Nana Eloise was in hysterics over what she kept referring to as the “new arrival.” Edmund thought she might just faint from all the excitement. Emma was less than thrilled at Nana Eloise’s shrieks of what Edmund supposed was delight; her eyes opened wide and she began to scream. It sounded much like the neighbor’s cat when Edmund pulled her tail.
Edmund was less than thrilled as well. He could have counted on his one hand the number of times Mummy and Daddy played with him in the days that followed Emma. There was always some sort of commotion over her tiny dresses or her dainty shoes or the pink bow that often graced Emma’s head. Edmund wasn’t impressed. Emma slightly resembled a squashed potato and most of the time she smelled horrendous. He couldn’t see what all the fuss was about. He was smarter than Emma, definitely more handsome, and he could do a lot more things, like stand on his head and brush his own teeth. Emma didn’t even have teeth.
It was quite clear to Edmund. Emma would have to go.
It was later, when Mummy and Daddy were busy overreacting to the disappearance of their beloved “new arrival,” that Edmund began to push his toy box along the corridor and back into his old playroom. Emma had gone the way of all of Edmund’s old toys, she had been sent to charity, which George across the street explained was a place you could take your old, unwanted things. Emma was definitely unwanted, at least by Edmund, but he felt Mummy and Daddy would warm up to the idea. It had always been better before when it was just the three of them, they had to know that.

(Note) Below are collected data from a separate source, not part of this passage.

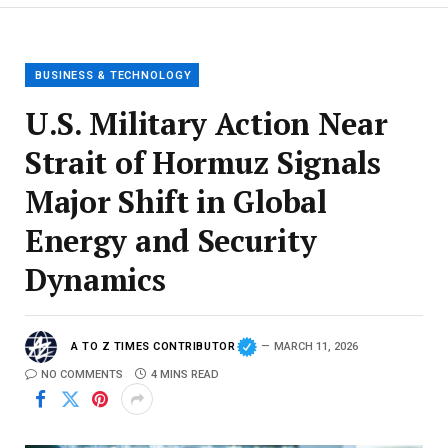
BUSINESS & TECHNOLOGY
U.S. Military Action Near
Strait of Hormuz Signals
Major Shift in Global
Energy and Security
Dynamics
A TO Z TIMES CONTRIBUTOR
MARCH 11, 2026
NO COMMENTS
4 MINS READ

So as Mummy and Daddy scurried about the house looking for Emma, Edmund helped himself to a chocolate biscuit. It was better now, they would see. Edmund pulled out the kitchen stool as he ate his biscuit and stood on it to get a good look out the window as the dustmen pulled alongside his house in their large blue lorry.
“Oh dear,” Edmund muttered to himself.
It was only then he remembered he had forgotten to ask Mummy or Daddy to write the word “charity” on the large black bag which the dustmen were now throwing into the back of their lorry.
Edmund climbed off the stool and finished his biscuit. He wiped the crumbs from his shirt and then headed toward the staircase. It was time to unpack his toy box.